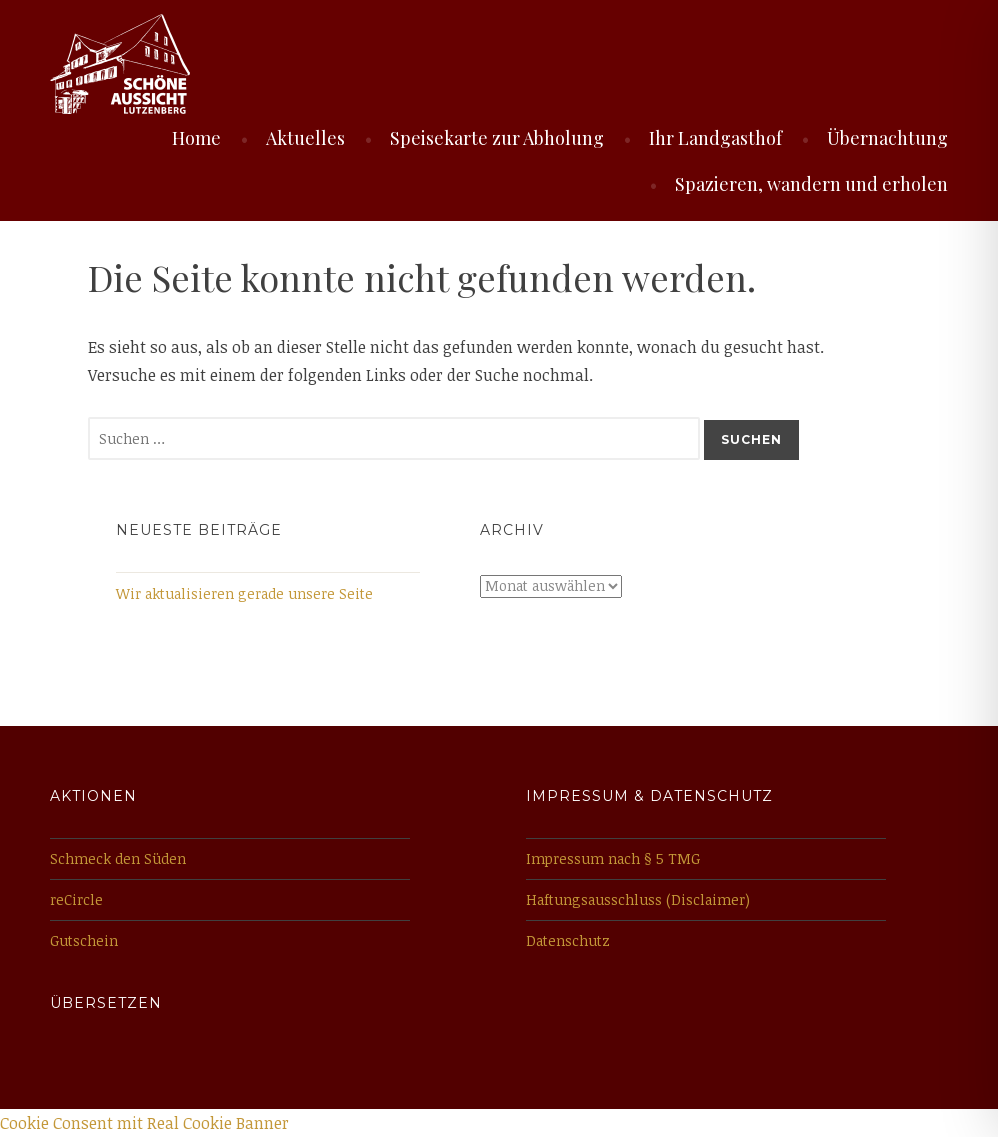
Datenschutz (568, 940)
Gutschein (84, 940)
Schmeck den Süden (118, 858)
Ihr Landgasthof (715, 138)
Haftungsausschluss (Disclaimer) (638, 899)
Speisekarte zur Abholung (497, 138)
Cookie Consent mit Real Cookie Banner (144, 1123)
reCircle (76, 899)
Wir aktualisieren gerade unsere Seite (244, 593)
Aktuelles (305, 138)
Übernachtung (887, 138)
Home (196, 138)
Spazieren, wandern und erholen (811, 184)
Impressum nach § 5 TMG (613, 858)
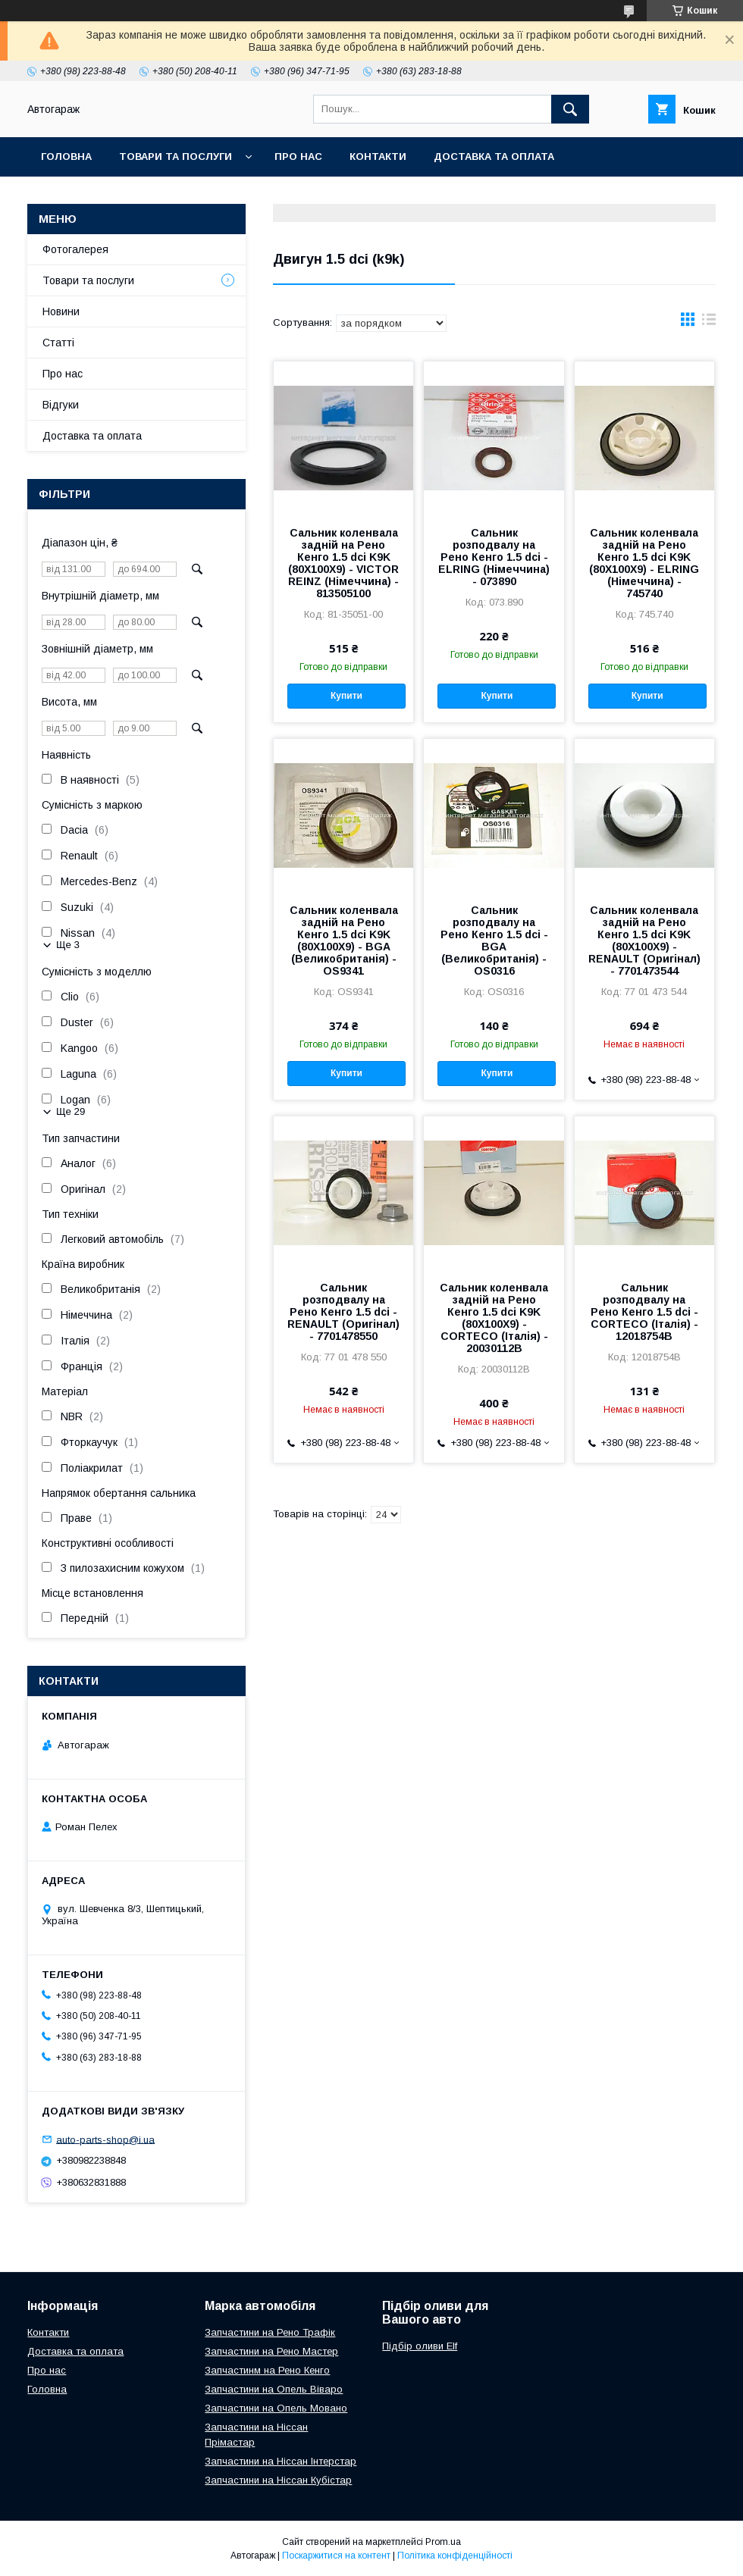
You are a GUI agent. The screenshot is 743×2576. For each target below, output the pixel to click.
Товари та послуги (175, 156)
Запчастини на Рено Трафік (270, 2332)
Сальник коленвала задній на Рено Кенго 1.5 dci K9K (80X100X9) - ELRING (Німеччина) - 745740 (644, 563)
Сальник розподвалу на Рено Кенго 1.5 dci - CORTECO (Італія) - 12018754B (644, 1312)
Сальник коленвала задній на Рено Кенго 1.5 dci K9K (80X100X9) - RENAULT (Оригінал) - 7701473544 (644, 940)
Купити (346, 695)
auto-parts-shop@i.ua (105, 2139)
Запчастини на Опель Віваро (274, 2389)
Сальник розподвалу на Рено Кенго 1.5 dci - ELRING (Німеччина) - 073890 (494, 557)
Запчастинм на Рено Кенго (267, 2370)
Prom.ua (443, 2542)
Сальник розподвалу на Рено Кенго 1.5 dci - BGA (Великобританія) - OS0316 (494, 940)
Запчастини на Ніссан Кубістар (278, 2480)
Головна (66, 156)
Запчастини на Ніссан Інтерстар (280, 2461)
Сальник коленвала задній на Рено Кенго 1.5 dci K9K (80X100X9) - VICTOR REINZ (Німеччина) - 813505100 (343, 563)
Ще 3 (68, 944)
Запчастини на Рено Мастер (271, 2351)
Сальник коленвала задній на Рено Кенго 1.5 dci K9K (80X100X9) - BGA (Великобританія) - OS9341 (344, 940)
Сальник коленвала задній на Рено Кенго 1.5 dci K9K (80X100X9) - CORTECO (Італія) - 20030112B (494, 1318)
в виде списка (709, 322)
= = = =
## [What you will do]
For this exercise, retype the listing above word for word and omit the pictures.

## [Result]
Datenschutz (568, 940)
Gutschein (84, 940)
Schmeck den Süden (118, 858)
Ihr Landgasthof (715, 138)
Haftungsausschluss (Disclaimer) (638, 899)
Speisekarte zur Abholung (497, 138)
Cookie Consent mit Real Cookie Banner (144, 1123)
reCircle (76, 899)
Wir aktualisieren gerade unsere Seite (244, 593)
Aktuelles (305, 138)
Übernachtung (887, 138)
Home (196, 138)
Spazieren, wandern und erholen (811, 184)
Impressum nach § 5 TMG (613, 858)
You are a GUI agent. The screenshot is 743×2576. For each target below, output the pixel to click.
Товари та послуги (175, 156)
Запчастини на Рено Трафік (270, 2332)
Сальник коленвала задній на Рено Кенго 1.5 dci K9K (80X100X9) - ELRING (Німеччина) - 745740 (644, 563)
Сальник розподвалу на Рено Кенго 1.5 dci - CORTECO (Італія) - 12018754B (644, 1312)
Сальник коленвала задній на Рено Кенго 1.5 dci K9K (80X100X9) - RENAULT (Оригінал) - 7701473544 (644, 940)
Купити (346, 695)
auto-parts-shop@i.ua (105, 2139)
Запчастини на Опель Віваро (274, 2389)
Сальник розподвалу на Рено Кенго 1.5 dci - ELRING (Німеччина) - 073890 (494, 557)
Запчастинм на Рено Кенго (267, 2370)
Prom.ua (443, 2542)
Сальник розподвалу на Рено Кенго 1.5 dci - BGA (Великобританія) - OS0316 (494, 940)
Запчастини на Ніссан Кубістар (278, 2480)
Головна (66, 156)
Запчастини на Ніссан Інтерстар (280, 2461)
Сальник коленвала задній на Рено Кенго 1.5 dci K9K (80X100X9) - VICTOR REINZ (Німеччина) - 813505100 (343, 563)
Ще 3 (68, 944)
Запчастини на Рено Мастер (271, 2351)
Сальник коленвала задній на Рено Кенго 1.5 dci K9K (80X100X9) - BGA (Великобританія) - OS9341 (344, 940)
Сальник коленвала задній на Рено Кенго 1.5 dci K9K (80X100X9) - CORTECO (Італія) - 20030112B (494, 1318)
в виде списка (709, 322)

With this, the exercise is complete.